SpellMaster is a pocket lexicon from the mid-1980s. It has a simple built-in encryption algorithm that allows messages up to 25 characters to be encrypted or decrypted, subject to an 8 character key word. The algorithm is coded in Z80 assembler and is stored in a ROM that is soldered onto the PCB. So far, no attempt has been made to read out the ROM, as its type number is unknown.

Some of the source code of the encryption algorithm is listed in US Patent 4,891,775 that was filed in May 1988. See pages 16 and 17 of the PDF. The listing contains C-code in the comments, followed by the actual implementation in Z80 assembler. It is clear though, that the actual code in the ROM is different from the listing, as it yields different results. This page is an attempt to list some of the aspects of the algorithm that we were able to extract from the listing.

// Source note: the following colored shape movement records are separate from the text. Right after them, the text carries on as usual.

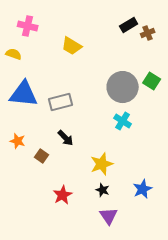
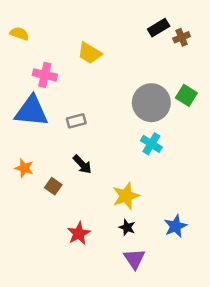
pink cross: (28, 26) -> (45, 75), moved
yellow semicircle: (14, 54) -> (19, 34), moved
gray rectangle: (61, 102) -> (76, 121), size x0.7

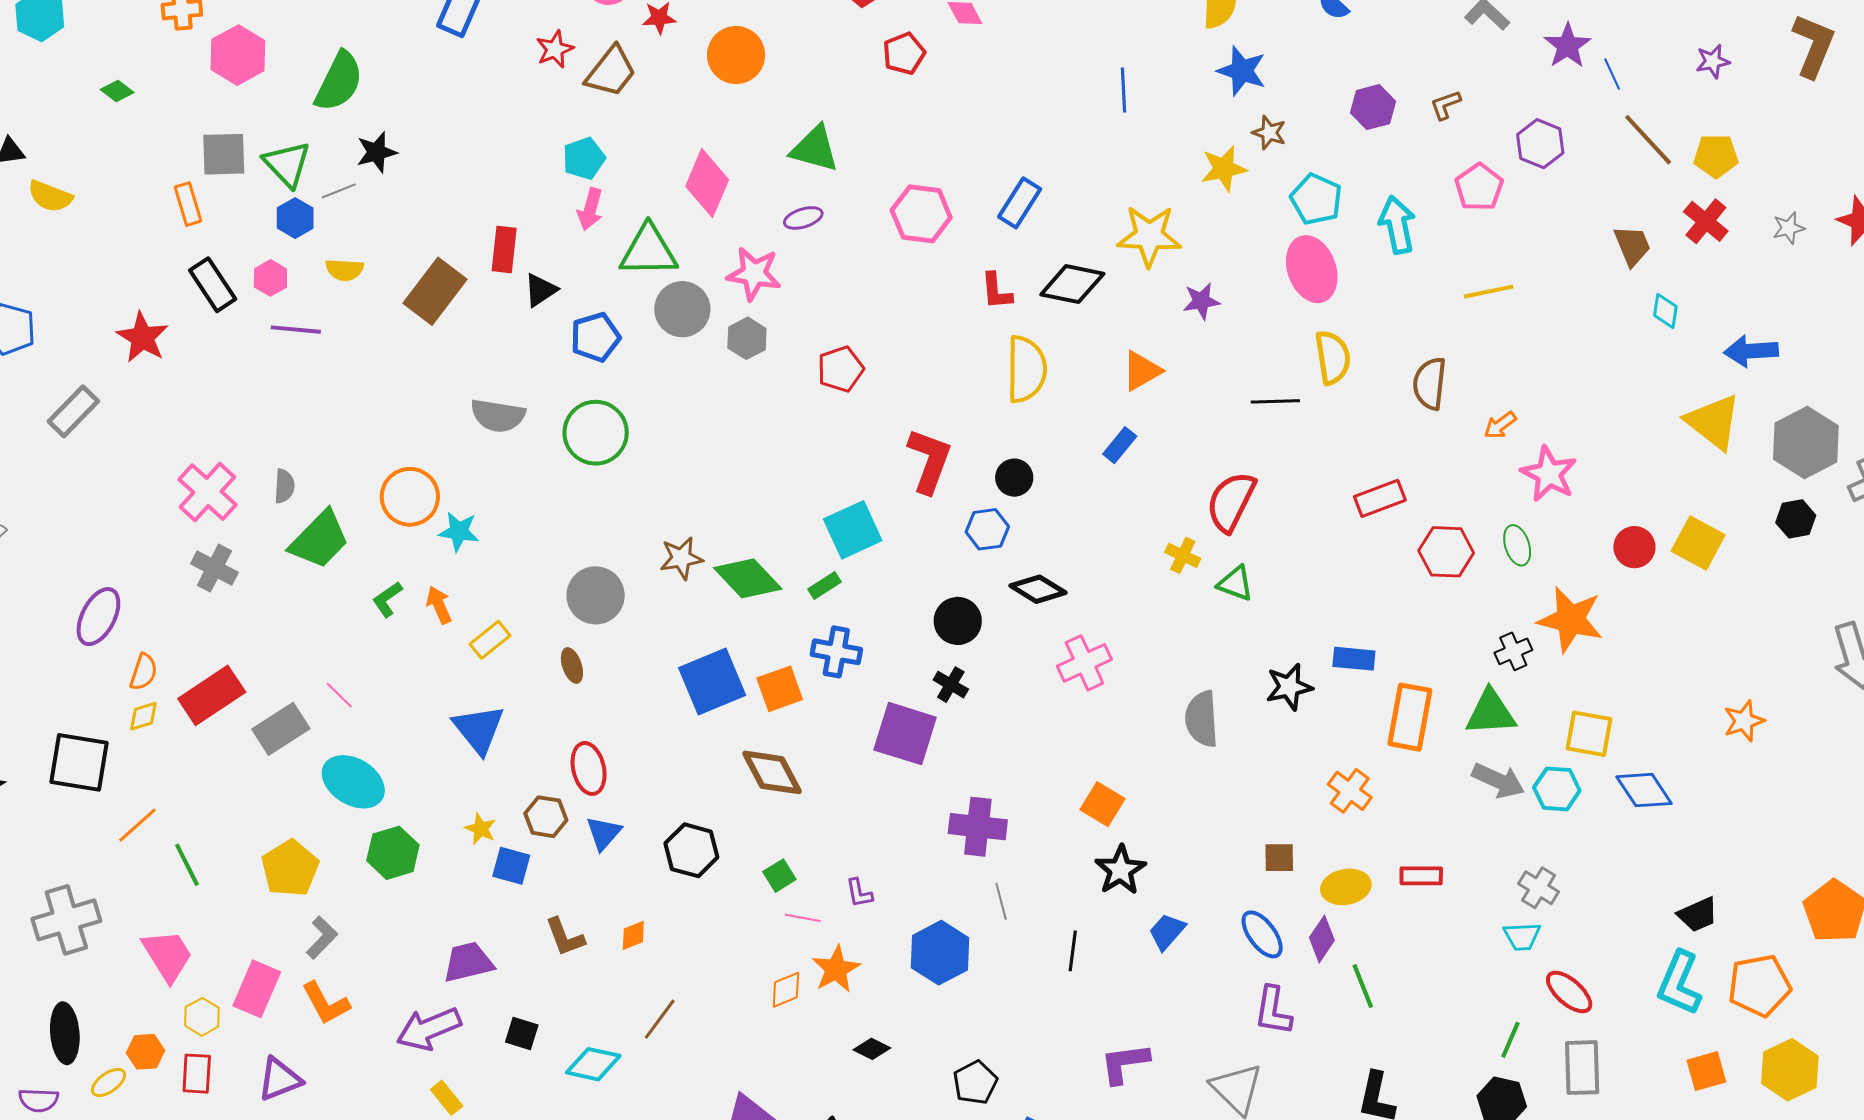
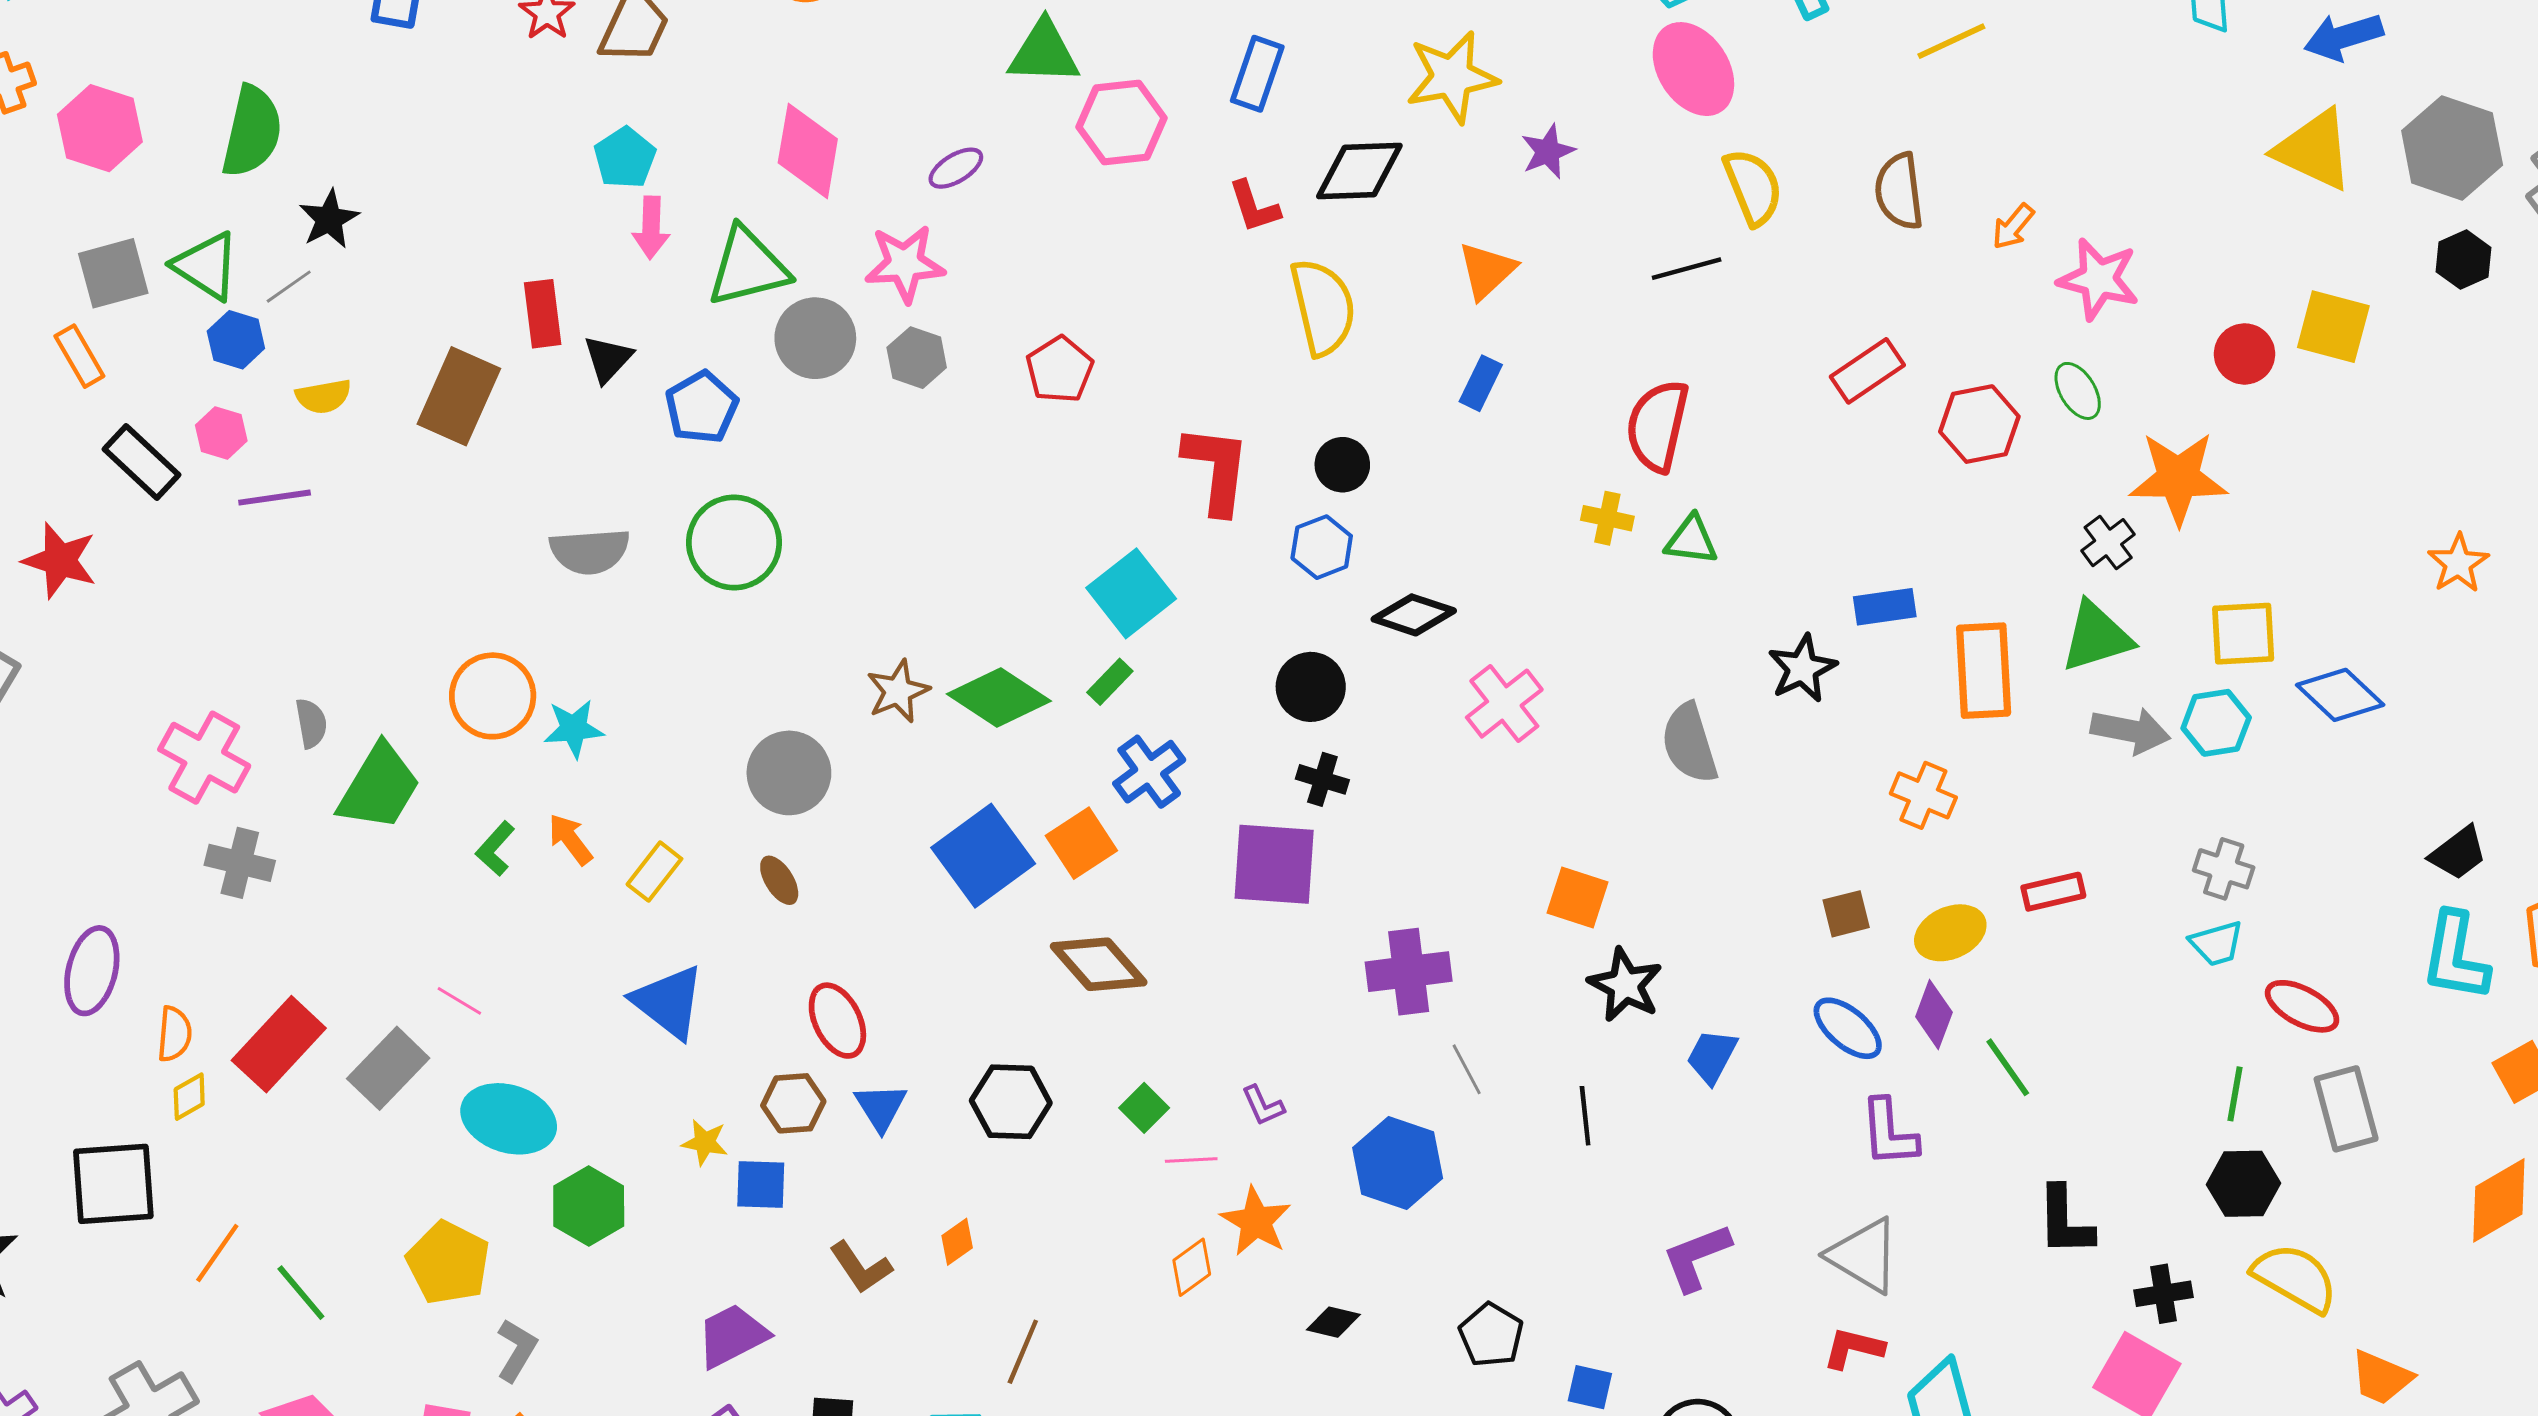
green triangle: (815, 149) -> (1044, 53), moved
blue cross: (836, 652) -> (1149, 772), turned -33

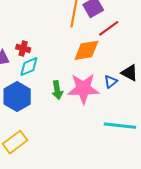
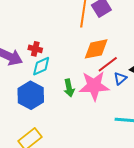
red line: (109, 28) -> (108, 64), moved

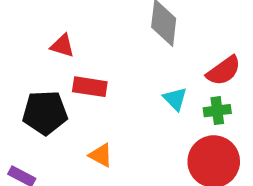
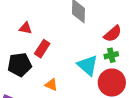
red rectangle: (90, 87) -> (42, 49), turned -60
cyan triangle: (175, 99) -> (88, 65), moved, size x1.6

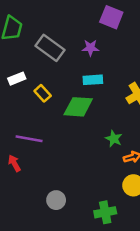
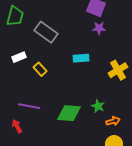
purple star: (90, 48) -> (99, 28), moved
green diamond: (78, 107) -> (69, 113), moved

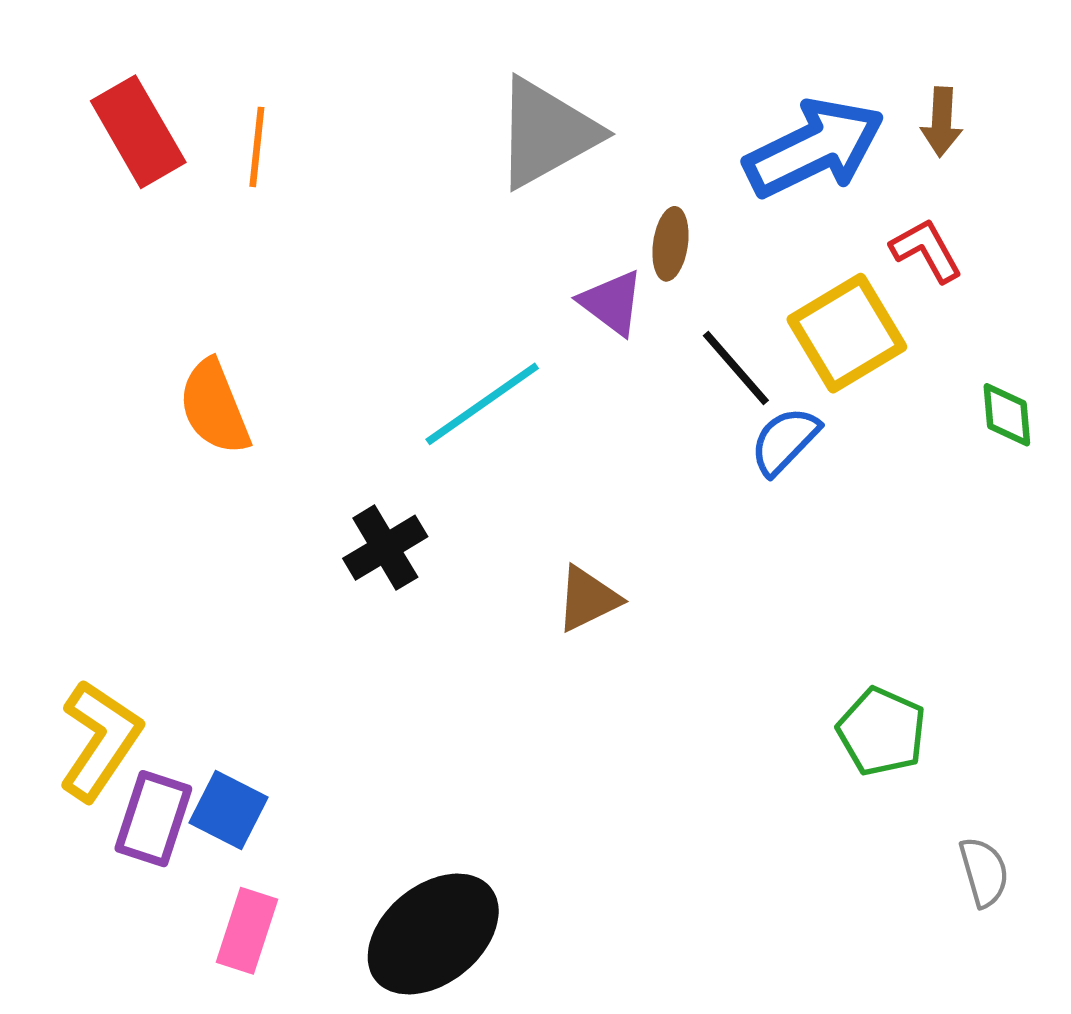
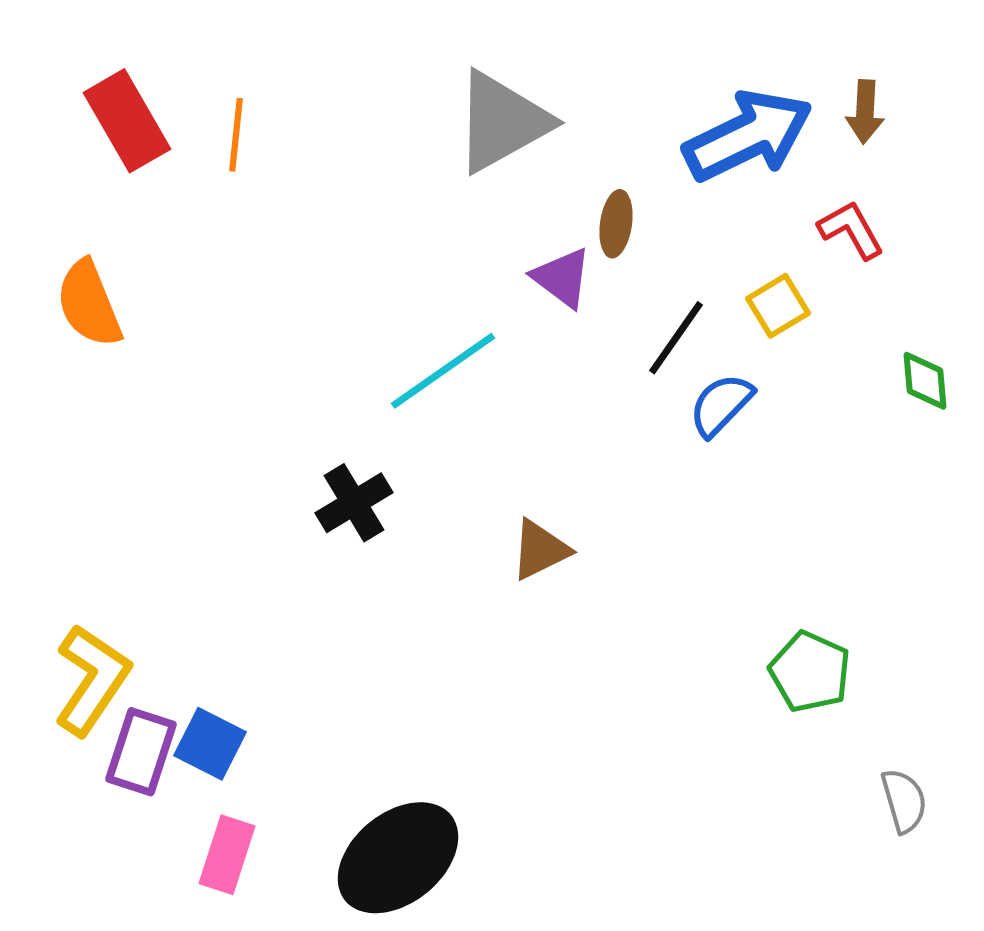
yellow square: (847, 333) -> (778, 306), size x0.6
black line: (736, 368) -> (676, 338), turned 76
orange semicircle: (214, 407) -> (89, 304), moved

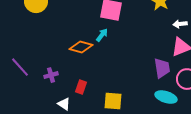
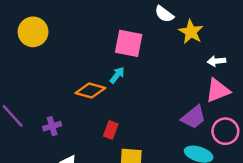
purple trapezoid: (162, 68) -> (194, 117), turned 60
red rectangle: (81, 87) -> (111, 130), moved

If anyone want to try to create a working simulator, we have listed some known PT/CT pairs, along with the corresponding key, further down this page. If you succeed this challenge, please let us know and we will happily add your efforts to this page.

Solutions

1

Python
Xavier Bonnetain

2

C-code
Michael Meyer

3

BBC BASIC
Paul Reuvers
  
Algorithm
The diagram below shows the construction of the algorithm and the order in which the events take place. The diagram is constructed partly from the recovered code and partly from recreated (working) simulations. In the first two steps, both the key and the plaintext are entered. The key is then expanded, whilst the plaintext is translated using a lookup table. Once this is done, the translated plaintext is converted to the numeric range 0-27. The keyword is then used to calculate the key, which is combined with the plaintext character to form the ciphertext.

SpellMaster algorithm for encryption

After each full conversion, the key is modified for the next round. This is done by adding the converted plaintext character to the current key, shifting all characters of the keyword one position to the left, and adding the new key at the rightmost position.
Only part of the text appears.